Back in 1998 a long historical article about him appeared in An Phoblacht, the weekly newspaper of Sinn Fein, the Provisional IRA’s political arm. It tells the story of a priest, somewhat at odds with his pro-government bishop, but initially obedient in “getting people in his parish to hand in whatever weapons they held in a hope that such a gesture would relieve the terror being inflicted on the people of County Wexford by the crown forces.”
“But the Yeomanry continued their reign of terror. That radicalised Father Murphy to the point where he aligned himself with the highly organised United Irish structure in Wexford, particularly in the Ferns district.” A contemporary, Edward Hay, writing in 1803, says that seeing what was happening he advised the people “that they had better die courageously in the field, than to be butchered in their houses”.

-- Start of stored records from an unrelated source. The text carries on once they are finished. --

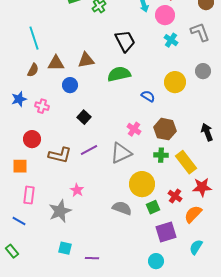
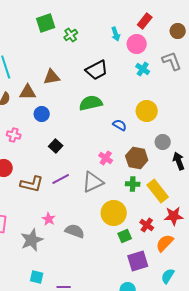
black trapezoid: (125, 41) -> (97, 70), turned 90
brown triangle: (86, 60) -> (52, 77), moved
gray circle: (203, 71) -> (163, 142), moved
gray semicircle: (122, 208) -> (75, 231), moved

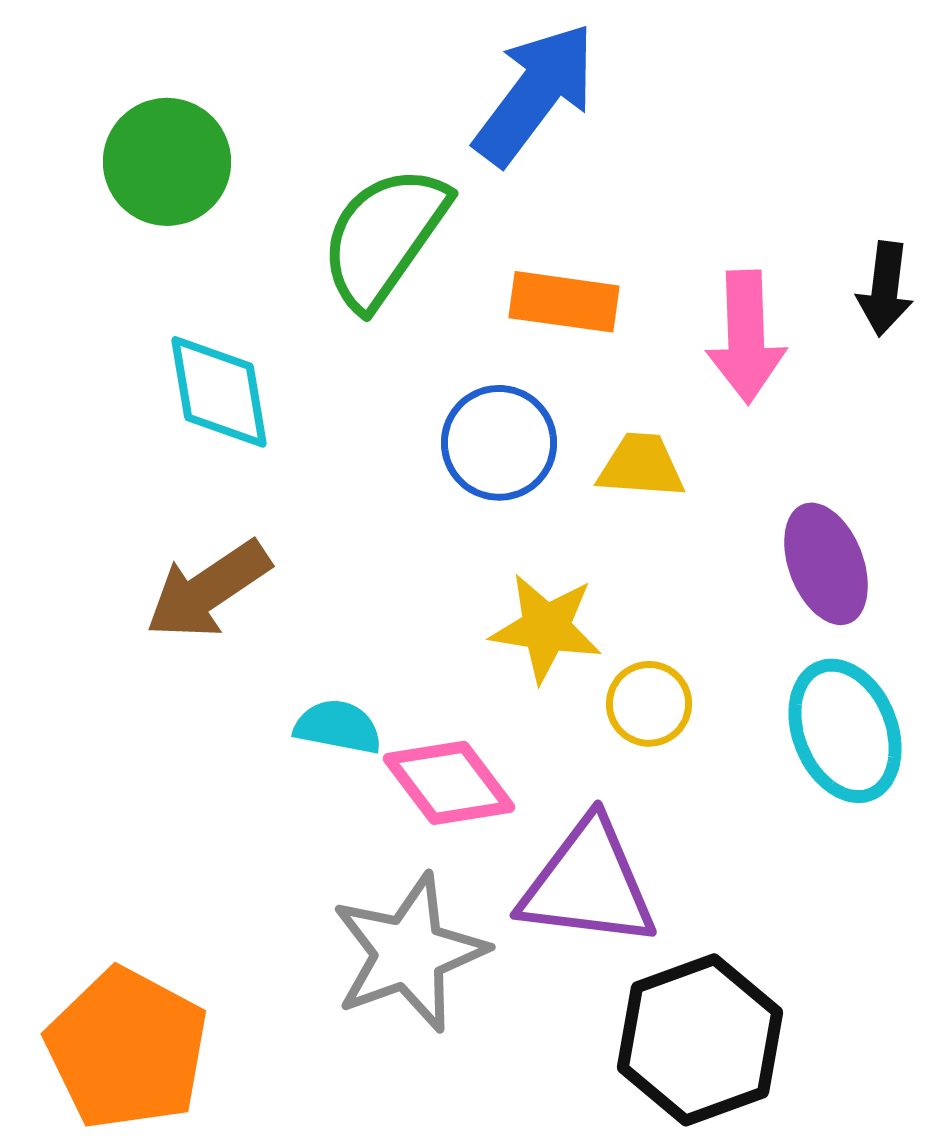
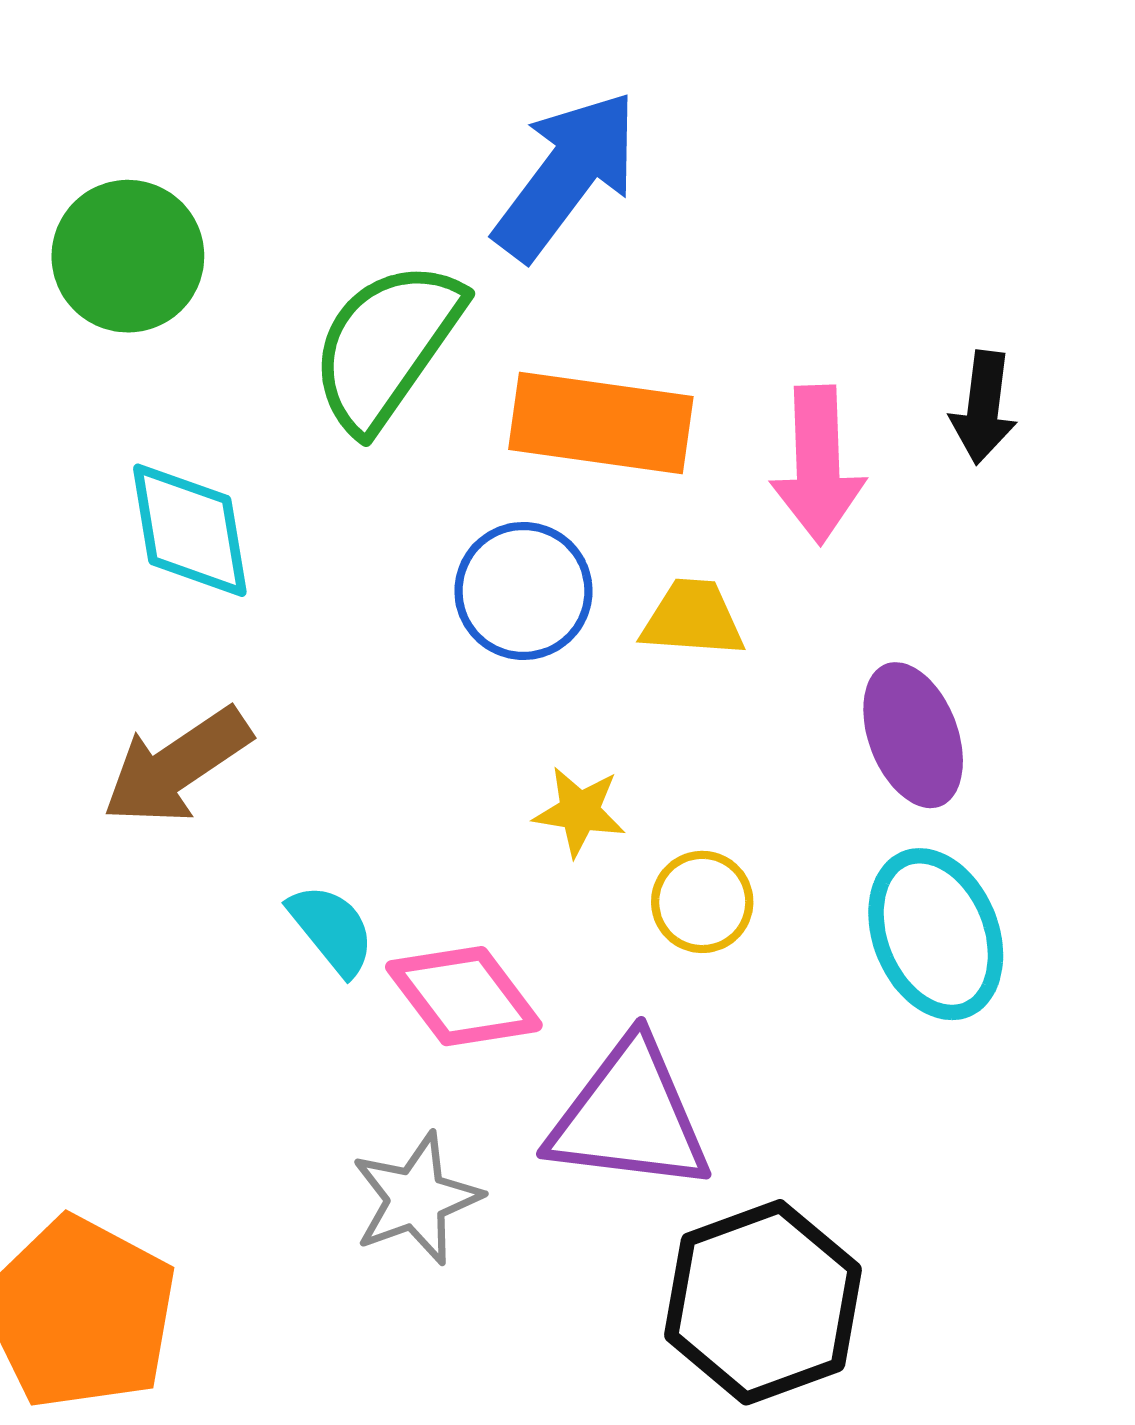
orange rectangle: (564, 302) -> (601, 423), size x1.4
yellow star: (546, 628) -> (579, 811), size x0.7
cyan semicircle: (338, 727) -> (332, 929), turned 40
gray star: (409, 953) -> (416, 1199), size x0.7

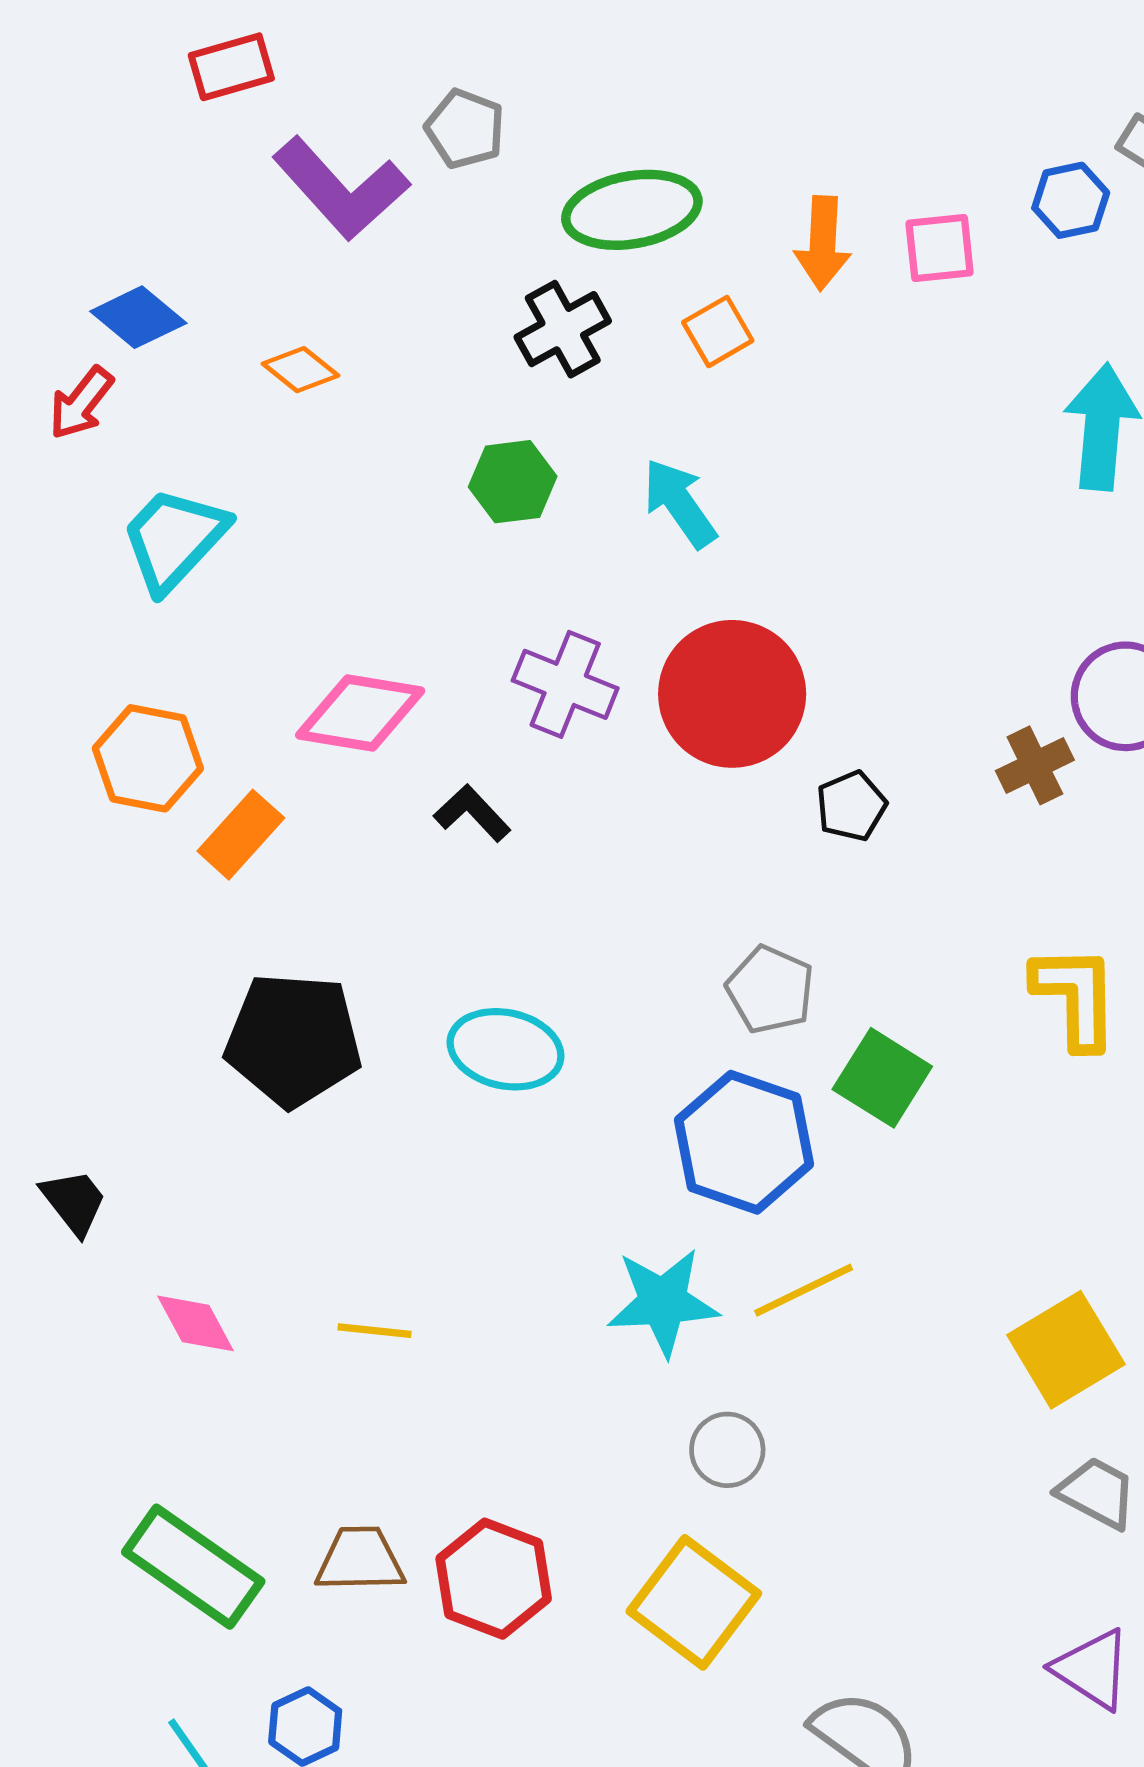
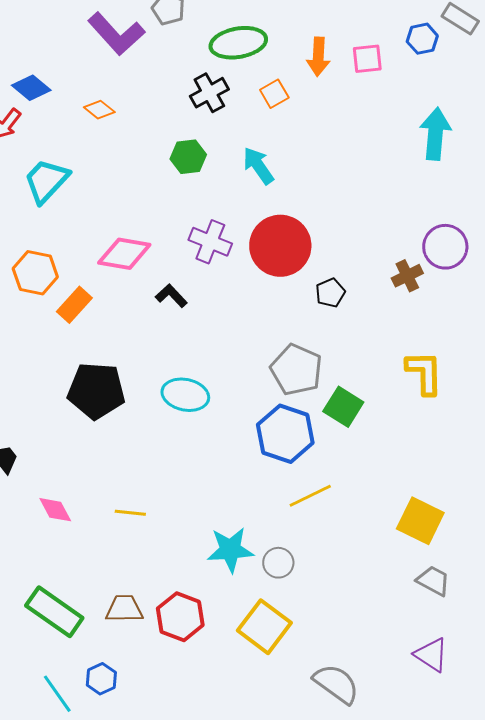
gray pentagon: (770, 990) -> (296, 370), size x1.4
cyan star: (663, 1302) -> (230, 550), moved
yellow square: (1066, 1350) -> (420, 521), turned -33

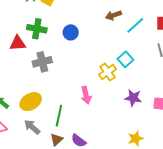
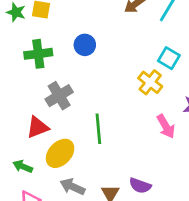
red triangle: (18, 43) -> (37, 127), moved
pink arrow: (86, 95) -> (166, 126), moved
green line: (59, 116) -> (98, 129), moved

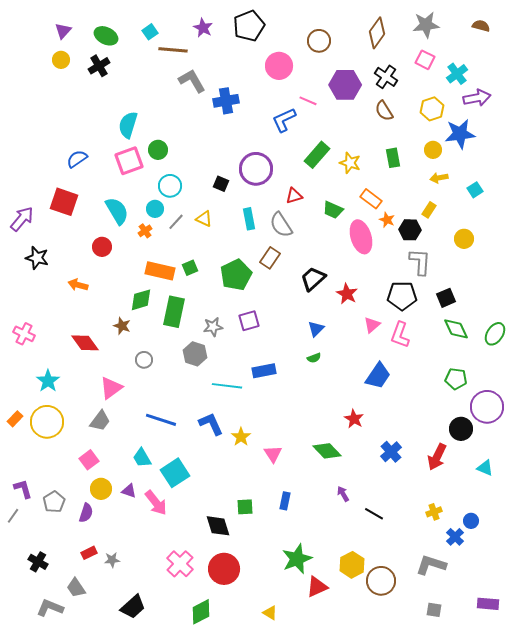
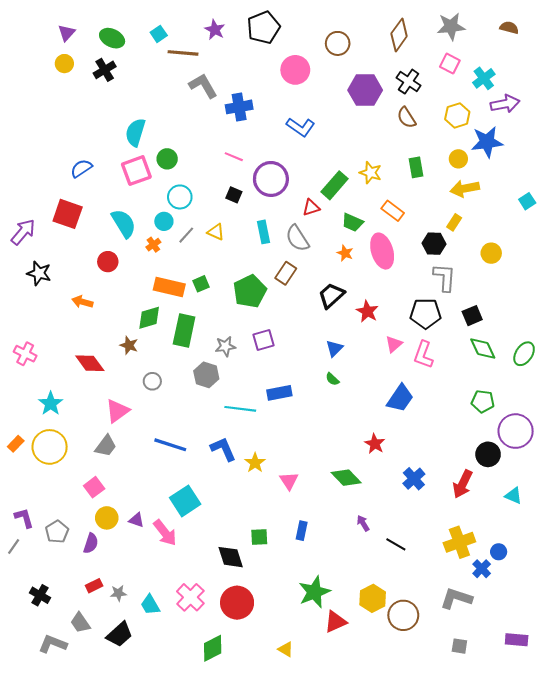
pink line: (308, 101) -> (234, 157), moved
blue L-shape: (284, 120) -> (301, 127), turned -120
green rectangle: (317, 155) -> (334, 185), moved
yellow arrow: (439, 178) -> (465, 189), size x1.5
cyan square: (475, 190) -> (527, 201), moved
orange star: (387, 220) -> (345, 253), moved
green semicircle: (314, 358) -> (332, 379), turned 64
cyan trapezoid: (142, 458) -> (150, 605), moved
yellow cross: (434, 512) -> (459, 542), size x1.8
black trapezoid: (133, 607) -> (119, 634), moved

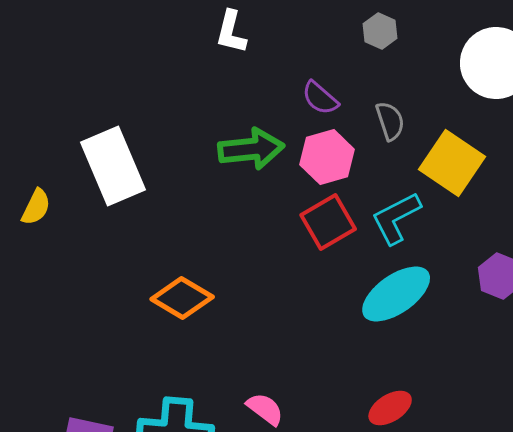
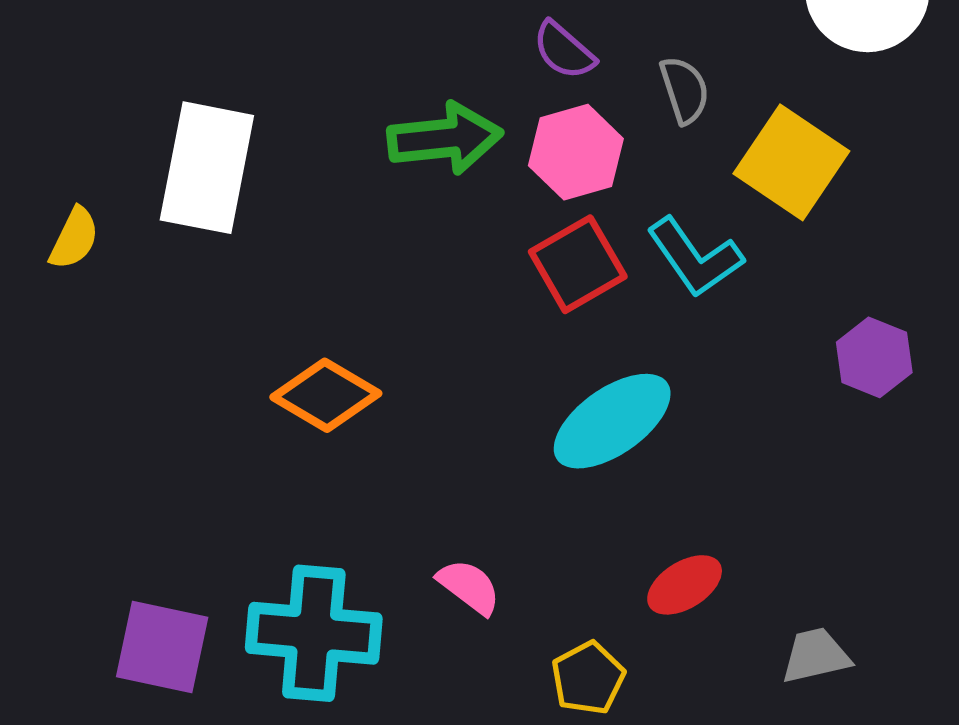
white rectangle: (113, 166) -> (207, 168), turned 34
cyan L-shape: (396, 218) -> (695, 257), turned -98
cyan ellipse: (396, 294) -> (612, 421), moved

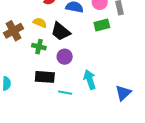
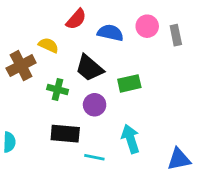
yellow semicircle: (40, 23) -> (48, 45), moved
green rectangle: (102, 25) -> (129, 83), moved
blue triangle: (123, 93) -> (179, 159), turned 30

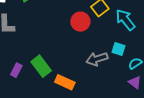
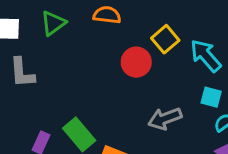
cyan square: (119, 49) -> (211, 97), moved

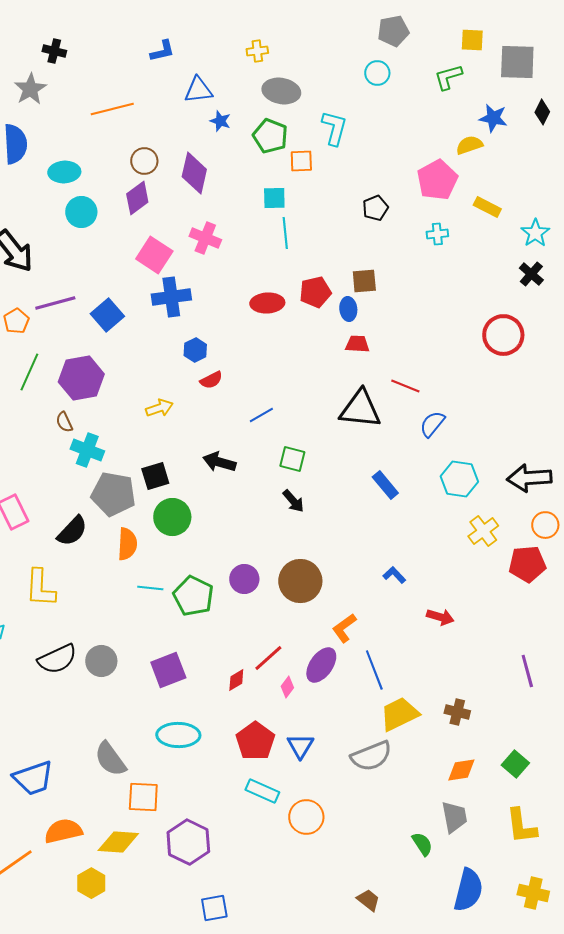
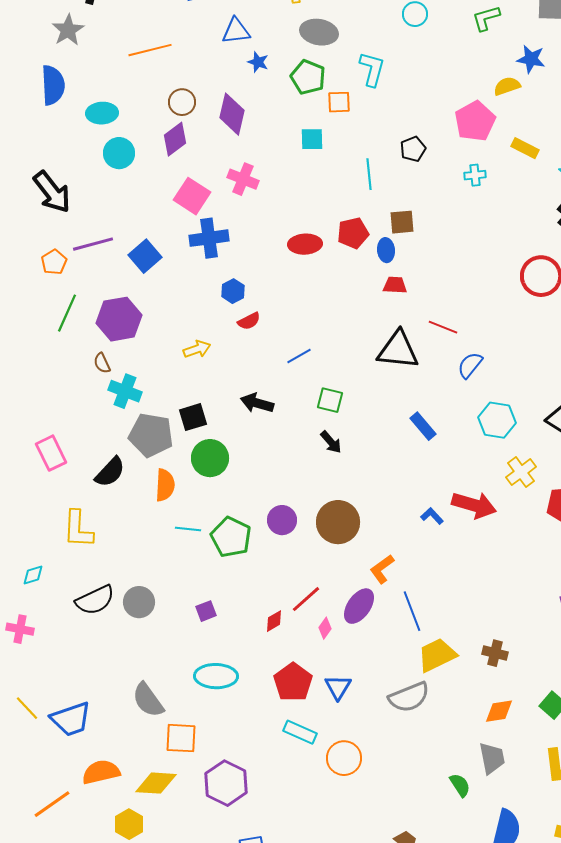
cyan line: (285, 233) -> (369, 174), moved
red arrow: (440, 617) -> (474, 505), moved, size x1.6
purple square: (168, 670) -> (206, 611), size x0.6

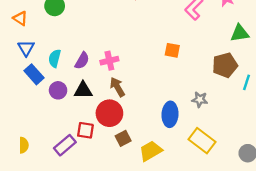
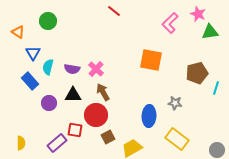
green triangle: (240, 33) -> (210, 32), moved
blue triangle: (26, 48) -> (33, 53), moved
orange square: (172, 50) -> (151, 60), size x1.6
purple semicircle: (82, 61) -> (72, 69), turned 70
pink cross: (109, 61) -> (96, 69), turned -35
purple circle: (58, 90) -> (49, 103), moved

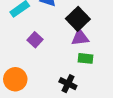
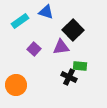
purple triangle: (80, 38) -> (61, 47), moved
black cross: (68, 84) -> (69, 77), moved

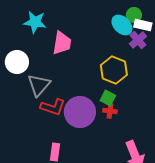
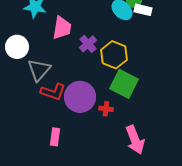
purple cross: (138, 40) -> (88, 44), moved
green square: (108, 98) -> (124, 84), moved, size x1.8
red cross: (110, 111) -> (106, 109), moved

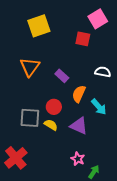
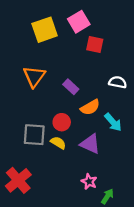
pink square: (98, 19) -> (79, 22), moved
orange semicircle: (79, 94) -> (90, 107), turned -144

Fr Murphy and others then organised and procured arms for a growing army. In the first major engagement with the opposing militia he routed them and nearly wiped them out: 105 out of 110 were killed while only six of the rebels died. The town of Enniscorthy was the next target. An Phoblacht recounts how “The attack, led by Edward Roche and Father Murphy, saw the town taken with high casualties on both sides; several hundred United Irishmen and around 100 of the North Cork Militia garrison lost their lives.”
Fr Murphy’s eventual capture and execution made him a hero. Militant nationalists used his story to inspire Irish armed resistance for 200 years. To give you an idea, An Phoblacht described him as a patriot cut down by the tyranny of the British and the servility of the Catholic hierarchy: “While men like Father Murphy… played an important role in the rising and in many subsequent attempts by republicans to wrest Ireland’s independence from Britain, the true history shows that far from being with the people in their fight, the Catholic Church has been guilty at the very least of obstructing them and usually being in active collaboration with the imperial forces in Ireland.” No doubt that was Fr Chesney’s view as well when he packed explosives into three cars which would explode on the streets of Claudy.
An Phoblacht’s account of the Murphy story rationalises the option for armed resistance and violence. It is dangerous but ultimately can be countered with the incontrovertible truth that violence only perpetuates violence and diminishes humanity in appalling ways. But the mythological and emotional account of the career of John Murphy and the entire rebellion of 1798 is much more dangerous. This is the version of the story lodged in the consciousness of the Irish race “wherever green is worn”, presenting Fr. John Murphy in the image of a pious martyr for faith and fatherland. It is much more difficult to deal with.
The hero worship of half-truths is one of the most lethal potions available to mankind. The priest-terrorist of Claudy is another sad example of the slavery induced by bad history. The mythology of Irish Nationalism must bear a large share of the responsibility for 30 years of suffering endured by the people of Britain and Ireland.